A bullet of mass 45 g is fired at a speed of 220 m/s into a 5.0-kg sandbag hanging from a string from the ceiling. The sandbag absorbs the bullet and begins to swing. To what maximum vertical height will it rise? Hint: Energy is not conserved as the bullet enters the bag but is conserved after the bullet comes to rest in the bag and the bag is swinging upward
mv=(m+M)u
u=mv/(m+M)=0.045•220/(0.045+5)=1.96 m/s
(m+M)u²/2=(m+M)gh
h= u²/2g=1.96²/2•9.8=0.196 m
v1'=((m1-m2)/(m1+m2))v1 for the bullet =176ms^-1
And for the sandbag at rest
v2'=((2m1)/(m1+m2))v1 =396ms^-1
The bullet is conserved after the bullet comes to rest in the bag.
Hence Mgh= 1/2mv^2.
I got stuck here what is going to be the value of M, is it sum of the two masses. and value of v as well.
And i hope the above is collect.
Thanks
To determine the maximum vertical height the sandbag will rise, we need to consider the conservation of energy.
Step 1: Calculate the kinetic energy of the bullet initially.
The kinetic energy of an object is given by the equation: KE = 1/2 * m * v^2, where KE is the kinetic energy, m is the mass, and v is the velocity.
Given:
Mass of the bullet (m) = 45 g = 0.045 kg
Initial speed of the bullet (v) = 220 m/s
Using the formula:
KE = 1/2 * 0.045 kg * (220 m/s)^2
KE = 0.5 * 0.045 * 220^2
KE = 539.7 J
Step 2: Determine the total energy of the system after the bullet comes to rest in the bag.
After the bullet comes to rest in the bag, the total energy of the system is conserved. Since the bullet is absorbed and the bag starts swinging upwards, the energy is converted into potential energy.
Step 3: Calculate potential energy.
The potential energy of an object is given by the equation: PE = m * g * h, where PE is the potential energy, m is the mass, g is the acceleration due to gravity, and h is the height.
Given:
Mass of the sandbag (m) = 5.0 kg
Acceleration due to gravity (g) = 9.8 m/s^2
We need to find the maximum height (h) to which the sandbag rises.
Using the formula:
PE = m * g * h
539.7 J = 5.0 kg * 9.8 m/s^2 * h
Simplifying the equation:
h = 539.7 J / (5.0 kg * 9.8 m/s^2)
h = 11.0 meters
Therefore, the sandbag will rise to a maximum vertical height of 11.0 meters.
To find the maximum vertical height the sandbag will rise after the bullet is absorbed, we need to apply the principle of conservation of mechanical energy.
The initial mechanical energy of the system consists of the kinetic energy (KE) of the bullet, and the potential energy (PE) and kinetic energy of the hanging sandbag.
We know the initial kinetic energy of the bullet is given by:
KE_bullet = (1/2) * (mass_bullet) * (velocity_bullet)^2
Converting the mass of the bullet from grams to kilograms:
mass_bullet = 45 g = 0.045 kg
Plugging in the values and solving for KE_bullet:
KE_bullet = (1/2) * 0.045 kg * (220 m/s)^2 = 539.1 J
Since the bullet is absorbed by the sandbag and comes to rest, all of its initial kinetic energy is transferred to the sandbag. Therefore, the initial kinetic energy of the sandbag is also 539.1 J.
As the sandbag rises to its maximum vertical height, its kinetic energy will convert entirely to potential energy. Thus, at the highest point, the kinetic energy of the sandbag becomes zero, and all the initial energy is transformed into potential energy.

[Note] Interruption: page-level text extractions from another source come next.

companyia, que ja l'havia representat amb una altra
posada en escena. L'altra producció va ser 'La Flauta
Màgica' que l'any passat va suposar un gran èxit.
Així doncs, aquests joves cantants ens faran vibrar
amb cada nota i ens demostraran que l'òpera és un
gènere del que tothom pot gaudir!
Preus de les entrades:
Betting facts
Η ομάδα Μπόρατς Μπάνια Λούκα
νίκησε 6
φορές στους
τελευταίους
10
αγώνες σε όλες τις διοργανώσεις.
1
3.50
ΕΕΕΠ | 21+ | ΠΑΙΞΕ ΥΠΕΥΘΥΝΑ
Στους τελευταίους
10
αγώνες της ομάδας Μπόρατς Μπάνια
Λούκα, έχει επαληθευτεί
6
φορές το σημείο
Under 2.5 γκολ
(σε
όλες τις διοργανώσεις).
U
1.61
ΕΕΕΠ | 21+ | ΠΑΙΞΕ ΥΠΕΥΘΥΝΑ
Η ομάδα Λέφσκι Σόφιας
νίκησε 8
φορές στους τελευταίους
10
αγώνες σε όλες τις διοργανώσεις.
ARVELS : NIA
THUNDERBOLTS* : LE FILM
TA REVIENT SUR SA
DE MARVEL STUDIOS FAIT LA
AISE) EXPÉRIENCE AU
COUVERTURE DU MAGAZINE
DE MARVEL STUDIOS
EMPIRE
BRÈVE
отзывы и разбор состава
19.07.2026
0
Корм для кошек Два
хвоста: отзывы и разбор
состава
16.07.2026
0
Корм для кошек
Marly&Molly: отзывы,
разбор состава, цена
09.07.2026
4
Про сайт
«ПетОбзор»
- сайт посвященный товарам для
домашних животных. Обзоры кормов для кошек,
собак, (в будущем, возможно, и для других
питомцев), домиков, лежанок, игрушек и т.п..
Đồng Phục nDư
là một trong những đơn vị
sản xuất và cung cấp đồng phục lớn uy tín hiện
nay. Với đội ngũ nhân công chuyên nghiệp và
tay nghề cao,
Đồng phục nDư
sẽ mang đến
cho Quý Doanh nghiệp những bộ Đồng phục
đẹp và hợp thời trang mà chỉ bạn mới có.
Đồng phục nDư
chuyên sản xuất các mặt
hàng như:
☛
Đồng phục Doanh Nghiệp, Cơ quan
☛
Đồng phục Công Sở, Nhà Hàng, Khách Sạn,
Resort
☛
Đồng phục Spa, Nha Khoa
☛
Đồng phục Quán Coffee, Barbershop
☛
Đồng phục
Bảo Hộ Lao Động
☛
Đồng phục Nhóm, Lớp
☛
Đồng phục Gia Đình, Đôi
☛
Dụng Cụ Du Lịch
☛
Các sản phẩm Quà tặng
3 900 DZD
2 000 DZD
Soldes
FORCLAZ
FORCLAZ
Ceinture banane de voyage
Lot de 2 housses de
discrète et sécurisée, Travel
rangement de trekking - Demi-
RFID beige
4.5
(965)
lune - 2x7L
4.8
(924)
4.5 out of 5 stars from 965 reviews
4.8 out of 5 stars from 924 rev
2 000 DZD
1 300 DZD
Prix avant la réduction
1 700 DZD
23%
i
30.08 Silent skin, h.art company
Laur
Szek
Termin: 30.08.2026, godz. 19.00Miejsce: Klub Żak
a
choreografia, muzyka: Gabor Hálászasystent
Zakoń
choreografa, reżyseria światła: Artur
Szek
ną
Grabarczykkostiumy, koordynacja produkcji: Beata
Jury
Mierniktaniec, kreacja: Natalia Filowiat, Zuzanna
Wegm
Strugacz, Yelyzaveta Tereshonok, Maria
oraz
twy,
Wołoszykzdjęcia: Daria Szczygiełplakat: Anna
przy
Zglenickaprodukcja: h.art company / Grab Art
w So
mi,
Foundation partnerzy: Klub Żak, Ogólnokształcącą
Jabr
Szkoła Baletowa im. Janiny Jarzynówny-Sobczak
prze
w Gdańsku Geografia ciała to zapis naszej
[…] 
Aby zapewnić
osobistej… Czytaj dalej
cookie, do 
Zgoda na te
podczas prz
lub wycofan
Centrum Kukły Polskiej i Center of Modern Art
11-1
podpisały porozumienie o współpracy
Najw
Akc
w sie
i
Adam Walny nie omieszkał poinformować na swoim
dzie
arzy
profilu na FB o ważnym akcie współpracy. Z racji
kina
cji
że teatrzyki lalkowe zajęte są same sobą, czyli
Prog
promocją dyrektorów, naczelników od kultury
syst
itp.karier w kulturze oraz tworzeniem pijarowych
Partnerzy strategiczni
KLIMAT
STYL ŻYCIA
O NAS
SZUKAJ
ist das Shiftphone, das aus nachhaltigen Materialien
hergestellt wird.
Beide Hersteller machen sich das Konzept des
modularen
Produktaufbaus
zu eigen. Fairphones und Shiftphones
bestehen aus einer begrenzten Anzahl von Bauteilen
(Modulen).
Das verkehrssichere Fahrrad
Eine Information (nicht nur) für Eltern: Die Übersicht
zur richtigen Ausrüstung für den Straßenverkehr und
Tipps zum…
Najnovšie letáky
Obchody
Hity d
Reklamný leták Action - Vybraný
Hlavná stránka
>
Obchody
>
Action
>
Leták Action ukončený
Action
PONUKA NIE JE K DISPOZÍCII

Setting the final kinetic energy of the sandbag to zero, and expressing potential energy in terms of height:
PE_max = KE_bullet + KE_sandbag = m_sandbag * g * h_max
Where m_sandbag is the mass of the sandbag, g is the gravitational acceleration, and h_max is the maximum vertical height.
Given:
mass_sandbag = 5.0 kg
g = 9.8 m/s^2
Solving for h_max:
h_max = (KE_bullet + KE_sandbag) / (m_sandbag * g)
Substituting in the known values:
h_max = (539.1 J + 0) / (5.0 kg * 9.8 m/s^2) = 10.98 m
Therefore, the maximum vertical height the sandbag will rise is approximately 10.98 meters.